PROBLEM DETAILS. Below are the records. Gather each line that holds "scrollbar".

DATA FOR ANALYSIS.
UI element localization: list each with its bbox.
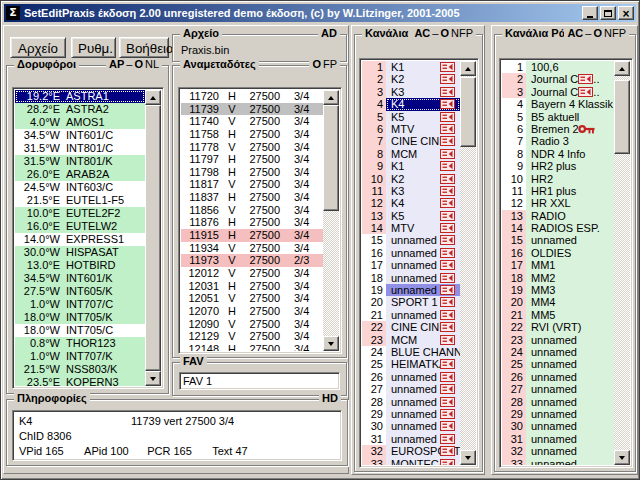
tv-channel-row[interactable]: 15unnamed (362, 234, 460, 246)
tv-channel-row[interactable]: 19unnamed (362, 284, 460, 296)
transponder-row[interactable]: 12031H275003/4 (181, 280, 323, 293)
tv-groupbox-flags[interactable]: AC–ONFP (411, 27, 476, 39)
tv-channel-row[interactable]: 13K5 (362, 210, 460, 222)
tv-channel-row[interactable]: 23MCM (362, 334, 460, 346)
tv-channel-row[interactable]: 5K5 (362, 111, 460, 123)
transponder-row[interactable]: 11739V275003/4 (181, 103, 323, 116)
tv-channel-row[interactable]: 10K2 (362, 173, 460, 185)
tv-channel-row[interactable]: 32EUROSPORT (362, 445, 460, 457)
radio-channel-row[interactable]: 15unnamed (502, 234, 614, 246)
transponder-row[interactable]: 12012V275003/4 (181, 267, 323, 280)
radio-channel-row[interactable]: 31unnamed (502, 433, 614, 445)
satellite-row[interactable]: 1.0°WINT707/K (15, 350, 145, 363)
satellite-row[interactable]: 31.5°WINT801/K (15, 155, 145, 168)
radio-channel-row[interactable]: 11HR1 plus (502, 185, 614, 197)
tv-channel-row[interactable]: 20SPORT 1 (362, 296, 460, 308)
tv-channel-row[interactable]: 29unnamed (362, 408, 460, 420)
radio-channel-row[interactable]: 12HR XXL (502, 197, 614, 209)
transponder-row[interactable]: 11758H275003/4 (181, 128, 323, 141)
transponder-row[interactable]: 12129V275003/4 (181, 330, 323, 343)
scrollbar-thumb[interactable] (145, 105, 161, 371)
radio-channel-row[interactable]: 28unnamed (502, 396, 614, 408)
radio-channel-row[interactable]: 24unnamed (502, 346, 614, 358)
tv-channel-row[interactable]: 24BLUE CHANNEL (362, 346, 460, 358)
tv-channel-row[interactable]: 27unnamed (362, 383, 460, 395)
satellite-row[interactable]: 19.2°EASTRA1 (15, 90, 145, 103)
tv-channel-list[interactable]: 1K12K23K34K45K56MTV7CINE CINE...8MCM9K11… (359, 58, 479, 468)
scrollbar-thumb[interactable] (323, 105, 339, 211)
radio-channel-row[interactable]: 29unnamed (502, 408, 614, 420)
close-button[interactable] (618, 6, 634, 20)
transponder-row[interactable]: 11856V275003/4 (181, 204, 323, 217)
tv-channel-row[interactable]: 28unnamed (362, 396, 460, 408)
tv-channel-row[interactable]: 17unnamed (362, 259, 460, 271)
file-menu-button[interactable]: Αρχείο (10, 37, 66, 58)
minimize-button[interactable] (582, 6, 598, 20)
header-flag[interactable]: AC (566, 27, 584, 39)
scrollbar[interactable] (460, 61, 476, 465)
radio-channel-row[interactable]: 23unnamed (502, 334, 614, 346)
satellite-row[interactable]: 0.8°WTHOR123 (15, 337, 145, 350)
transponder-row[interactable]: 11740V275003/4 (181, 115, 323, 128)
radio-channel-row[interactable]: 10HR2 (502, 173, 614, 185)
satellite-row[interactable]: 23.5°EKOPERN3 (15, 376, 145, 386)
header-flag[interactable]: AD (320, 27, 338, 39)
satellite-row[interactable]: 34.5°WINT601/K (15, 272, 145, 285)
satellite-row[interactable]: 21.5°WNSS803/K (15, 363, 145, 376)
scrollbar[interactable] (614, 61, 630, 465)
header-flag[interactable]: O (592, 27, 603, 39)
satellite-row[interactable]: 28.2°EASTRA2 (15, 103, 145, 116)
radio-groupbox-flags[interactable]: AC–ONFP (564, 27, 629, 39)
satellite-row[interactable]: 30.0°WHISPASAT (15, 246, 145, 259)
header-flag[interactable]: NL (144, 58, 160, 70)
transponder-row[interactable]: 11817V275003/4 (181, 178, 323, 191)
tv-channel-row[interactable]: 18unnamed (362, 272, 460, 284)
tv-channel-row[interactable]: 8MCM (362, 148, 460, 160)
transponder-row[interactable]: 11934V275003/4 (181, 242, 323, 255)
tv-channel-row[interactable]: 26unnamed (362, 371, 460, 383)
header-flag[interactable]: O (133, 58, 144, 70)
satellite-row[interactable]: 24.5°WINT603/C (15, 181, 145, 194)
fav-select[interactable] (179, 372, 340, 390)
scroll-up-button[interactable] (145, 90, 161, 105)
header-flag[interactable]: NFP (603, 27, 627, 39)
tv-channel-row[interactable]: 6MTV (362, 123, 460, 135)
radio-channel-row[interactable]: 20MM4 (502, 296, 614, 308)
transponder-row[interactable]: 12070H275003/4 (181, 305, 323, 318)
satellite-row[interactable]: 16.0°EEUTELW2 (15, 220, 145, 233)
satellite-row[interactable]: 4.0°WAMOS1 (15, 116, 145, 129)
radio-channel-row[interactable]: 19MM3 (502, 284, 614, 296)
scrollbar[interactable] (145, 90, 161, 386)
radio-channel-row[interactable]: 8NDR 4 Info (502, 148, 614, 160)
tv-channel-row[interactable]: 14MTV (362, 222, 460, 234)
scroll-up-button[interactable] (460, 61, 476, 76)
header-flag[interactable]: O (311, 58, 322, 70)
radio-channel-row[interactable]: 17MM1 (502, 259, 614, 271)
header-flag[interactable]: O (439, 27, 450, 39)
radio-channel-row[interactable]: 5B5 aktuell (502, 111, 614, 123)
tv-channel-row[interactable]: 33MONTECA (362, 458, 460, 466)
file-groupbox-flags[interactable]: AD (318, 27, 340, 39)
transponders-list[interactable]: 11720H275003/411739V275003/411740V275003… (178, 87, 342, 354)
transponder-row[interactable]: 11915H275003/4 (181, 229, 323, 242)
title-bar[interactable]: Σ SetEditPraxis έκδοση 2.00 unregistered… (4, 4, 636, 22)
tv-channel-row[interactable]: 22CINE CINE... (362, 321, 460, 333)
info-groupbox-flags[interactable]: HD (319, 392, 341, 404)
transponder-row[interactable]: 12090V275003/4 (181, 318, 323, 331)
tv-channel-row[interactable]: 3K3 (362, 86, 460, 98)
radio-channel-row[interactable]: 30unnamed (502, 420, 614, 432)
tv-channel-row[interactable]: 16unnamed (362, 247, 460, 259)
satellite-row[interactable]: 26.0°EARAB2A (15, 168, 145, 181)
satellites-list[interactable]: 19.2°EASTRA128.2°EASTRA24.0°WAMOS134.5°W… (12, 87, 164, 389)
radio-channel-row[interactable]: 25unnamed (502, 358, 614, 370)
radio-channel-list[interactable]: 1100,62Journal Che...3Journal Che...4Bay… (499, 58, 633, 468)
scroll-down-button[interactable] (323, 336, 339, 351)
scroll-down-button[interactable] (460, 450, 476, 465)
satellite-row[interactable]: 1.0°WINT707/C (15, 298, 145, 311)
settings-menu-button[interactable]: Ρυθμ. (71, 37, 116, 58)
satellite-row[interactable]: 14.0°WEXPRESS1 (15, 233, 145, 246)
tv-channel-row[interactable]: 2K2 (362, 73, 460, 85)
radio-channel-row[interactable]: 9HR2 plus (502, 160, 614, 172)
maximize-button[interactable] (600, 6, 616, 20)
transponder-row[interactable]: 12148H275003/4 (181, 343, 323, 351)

--

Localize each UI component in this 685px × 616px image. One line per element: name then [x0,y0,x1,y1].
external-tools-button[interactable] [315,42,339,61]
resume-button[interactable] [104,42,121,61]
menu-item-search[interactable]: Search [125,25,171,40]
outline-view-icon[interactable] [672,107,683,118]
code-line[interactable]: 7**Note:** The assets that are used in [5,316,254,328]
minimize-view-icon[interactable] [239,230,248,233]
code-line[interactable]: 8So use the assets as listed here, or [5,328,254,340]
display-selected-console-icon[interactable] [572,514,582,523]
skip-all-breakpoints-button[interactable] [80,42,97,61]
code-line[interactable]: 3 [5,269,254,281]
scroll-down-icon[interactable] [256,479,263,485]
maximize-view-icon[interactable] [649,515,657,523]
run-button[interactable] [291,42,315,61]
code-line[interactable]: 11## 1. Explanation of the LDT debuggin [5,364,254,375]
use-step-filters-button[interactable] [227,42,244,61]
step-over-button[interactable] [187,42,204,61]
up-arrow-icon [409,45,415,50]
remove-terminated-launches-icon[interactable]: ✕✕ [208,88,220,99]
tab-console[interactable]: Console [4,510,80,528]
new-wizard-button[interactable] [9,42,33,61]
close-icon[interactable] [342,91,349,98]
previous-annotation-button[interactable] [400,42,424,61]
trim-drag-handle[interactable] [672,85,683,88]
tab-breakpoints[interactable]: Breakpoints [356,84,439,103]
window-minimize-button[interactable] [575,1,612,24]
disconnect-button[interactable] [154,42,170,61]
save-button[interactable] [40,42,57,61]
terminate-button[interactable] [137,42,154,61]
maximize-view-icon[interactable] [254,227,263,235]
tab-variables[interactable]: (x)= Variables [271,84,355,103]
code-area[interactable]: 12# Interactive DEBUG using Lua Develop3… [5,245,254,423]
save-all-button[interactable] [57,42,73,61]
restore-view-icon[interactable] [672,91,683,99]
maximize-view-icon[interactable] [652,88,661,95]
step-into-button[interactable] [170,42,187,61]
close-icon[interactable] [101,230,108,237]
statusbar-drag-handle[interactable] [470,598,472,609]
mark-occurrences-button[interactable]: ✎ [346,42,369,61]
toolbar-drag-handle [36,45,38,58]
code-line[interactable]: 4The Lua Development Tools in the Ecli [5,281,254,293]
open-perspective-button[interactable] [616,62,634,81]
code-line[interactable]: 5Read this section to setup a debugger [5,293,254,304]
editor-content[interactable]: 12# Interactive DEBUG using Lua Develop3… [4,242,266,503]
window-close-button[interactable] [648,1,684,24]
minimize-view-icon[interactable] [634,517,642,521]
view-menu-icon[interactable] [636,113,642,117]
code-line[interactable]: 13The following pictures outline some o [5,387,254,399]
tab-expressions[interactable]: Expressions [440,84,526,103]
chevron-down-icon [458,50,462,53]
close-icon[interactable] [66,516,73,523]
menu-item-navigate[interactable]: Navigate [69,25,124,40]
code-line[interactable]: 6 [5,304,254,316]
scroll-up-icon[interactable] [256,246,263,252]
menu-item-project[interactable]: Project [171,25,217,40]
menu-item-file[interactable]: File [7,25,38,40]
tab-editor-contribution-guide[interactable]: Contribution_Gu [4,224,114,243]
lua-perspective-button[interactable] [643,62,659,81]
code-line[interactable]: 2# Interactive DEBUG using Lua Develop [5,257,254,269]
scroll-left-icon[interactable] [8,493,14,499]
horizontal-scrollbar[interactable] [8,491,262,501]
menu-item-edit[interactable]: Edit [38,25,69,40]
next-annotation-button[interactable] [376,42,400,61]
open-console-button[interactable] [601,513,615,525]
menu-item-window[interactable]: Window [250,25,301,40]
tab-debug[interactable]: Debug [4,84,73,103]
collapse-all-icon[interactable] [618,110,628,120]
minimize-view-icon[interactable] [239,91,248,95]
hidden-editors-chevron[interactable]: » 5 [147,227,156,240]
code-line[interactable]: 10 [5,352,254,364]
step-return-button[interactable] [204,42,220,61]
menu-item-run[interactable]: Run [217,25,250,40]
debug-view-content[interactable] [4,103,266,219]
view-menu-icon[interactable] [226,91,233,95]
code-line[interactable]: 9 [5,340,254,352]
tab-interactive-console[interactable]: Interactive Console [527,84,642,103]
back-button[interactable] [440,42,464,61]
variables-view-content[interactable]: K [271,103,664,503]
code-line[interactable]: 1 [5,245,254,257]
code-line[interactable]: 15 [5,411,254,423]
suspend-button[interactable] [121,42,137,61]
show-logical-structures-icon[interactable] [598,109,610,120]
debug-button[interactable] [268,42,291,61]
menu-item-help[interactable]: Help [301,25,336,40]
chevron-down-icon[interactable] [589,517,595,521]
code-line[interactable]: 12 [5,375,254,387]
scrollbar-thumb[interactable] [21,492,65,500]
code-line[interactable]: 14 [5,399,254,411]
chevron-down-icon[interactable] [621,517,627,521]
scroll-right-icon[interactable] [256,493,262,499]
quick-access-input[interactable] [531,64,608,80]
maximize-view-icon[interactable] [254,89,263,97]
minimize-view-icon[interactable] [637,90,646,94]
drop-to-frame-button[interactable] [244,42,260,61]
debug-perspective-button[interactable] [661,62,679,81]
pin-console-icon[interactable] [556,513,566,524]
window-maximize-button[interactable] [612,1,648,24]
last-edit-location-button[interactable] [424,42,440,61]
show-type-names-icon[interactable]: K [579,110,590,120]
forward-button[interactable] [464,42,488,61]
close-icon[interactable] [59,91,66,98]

SOLUTION TO THE EXERCISE.
scrollbar-thumb[interactable] (145, 105, 161, 371)
scrollbar-thumb[interactable] (323, 105, 339, 211)
scrollbar[interactable] (460, 61, 476, 465)
scrollbar[interactable] (614, 61, 630, 465)
scrollbar[interactable] (145, 90, 161, 386)
horizontal-scrollbar[interactable] [8,491,262,501]
scrollbar-thumb[interactable] [21,492,65,500]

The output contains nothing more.